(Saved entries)
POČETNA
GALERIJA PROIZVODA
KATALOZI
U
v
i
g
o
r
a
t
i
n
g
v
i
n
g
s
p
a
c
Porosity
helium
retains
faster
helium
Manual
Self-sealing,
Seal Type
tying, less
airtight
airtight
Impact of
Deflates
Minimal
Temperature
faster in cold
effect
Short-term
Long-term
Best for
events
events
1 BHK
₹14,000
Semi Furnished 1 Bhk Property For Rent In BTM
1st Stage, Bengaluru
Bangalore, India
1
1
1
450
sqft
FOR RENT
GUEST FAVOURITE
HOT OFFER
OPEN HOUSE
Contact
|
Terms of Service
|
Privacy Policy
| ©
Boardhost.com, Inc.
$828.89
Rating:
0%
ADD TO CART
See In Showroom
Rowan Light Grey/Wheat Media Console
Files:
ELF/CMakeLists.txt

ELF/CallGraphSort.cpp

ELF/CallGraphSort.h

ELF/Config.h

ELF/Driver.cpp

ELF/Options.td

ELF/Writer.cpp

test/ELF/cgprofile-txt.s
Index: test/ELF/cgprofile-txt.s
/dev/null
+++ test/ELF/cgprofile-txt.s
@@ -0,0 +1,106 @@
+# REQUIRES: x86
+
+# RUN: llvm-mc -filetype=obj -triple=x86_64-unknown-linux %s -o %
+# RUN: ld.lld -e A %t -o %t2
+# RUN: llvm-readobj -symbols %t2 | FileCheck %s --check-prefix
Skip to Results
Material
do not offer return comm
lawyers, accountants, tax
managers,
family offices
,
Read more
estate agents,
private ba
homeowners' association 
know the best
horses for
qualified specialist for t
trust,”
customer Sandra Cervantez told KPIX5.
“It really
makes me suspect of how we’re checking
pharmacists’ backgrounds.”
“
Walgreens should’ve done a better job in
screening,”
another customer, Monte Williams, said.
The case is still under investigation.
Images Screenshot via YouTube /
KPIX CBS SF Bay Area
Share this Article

### REQUIRED WORK
Go through the data and retype all of it exactly.

### EXERCISE RESPONSE
POČETNA
GALERIJA PROIZVODA
KATALOZI
U
v
i
g
o
r
a
t
i
n
g
v
i
n
g
s
p
a
c
Porosity
helium
retains
faster
helium
Manual
Self-sealing,
Seal Type
tying, less
airtight
airtight
Impact of
Deflates
Minimal
Temperature
faster in cold
effect
Short-term
Long-term
Best for
events
events
1 BHK
₹14,000
Semi Furnished 1 Bhk Property For Rent In BTM
1st Stage, Bengaluru
Bangalore, India
1
1
1
450
sqft
FOR RENT
GUEST FAVOURITE
HOT OFFER
OPEN HOUSE
Contact
|
Terms of Service
|
Privacy Policy
| ©
Boardhost.com, Inc.
$828.89
Rating:
0%
ADD TO CART
See In Showroom
Rowan Light Grey/Wheat Media Console
Files:
ELF/CMakeLists.txt

ELF/CallGraphSort.cpp

ELF/CallGraphSort.h

ELF/Config.h

ELF/Driver.cpp

ELF/Options.td

ELF/Writer.cpp

test/ELF/cgprofile-txt.s
Index: test/ELF/cgprofile-txt.s
/dev/null
+++ test/ELF/cgprofile-txt.s
@@ -0,0 +1,106 @@
+# REQUIRES: x86
+
+# RUN: llvm-mc -filetype=obj -triple=x86_64-unknown-linux %s -o %
+# RUN: ld.lld -e A %t -o %t2
+# RUN: llvm-readobj -symbols %t2 | FileCheck %s --check-prefix
Skip to Results
Material
do not offer return comm
lawyers, accountants, tax
managers,
family offices
,
Read more
estate agents,
private ba
homeowners' association 
know the best
horses for
qualified specialist for t
trust,”
customer Sandra Cervantez told KPIX5.
“It really
makes me suspect of how we’re checking
pharmacists’ backgrounds.”
“
Walgreens should’ve done a better job in
screening,”
another customer, Monte Williams, said.
The case is still under investigation.
Images Screenshot via YouTube /
KPIX CBS SF Bay Area
Share this Article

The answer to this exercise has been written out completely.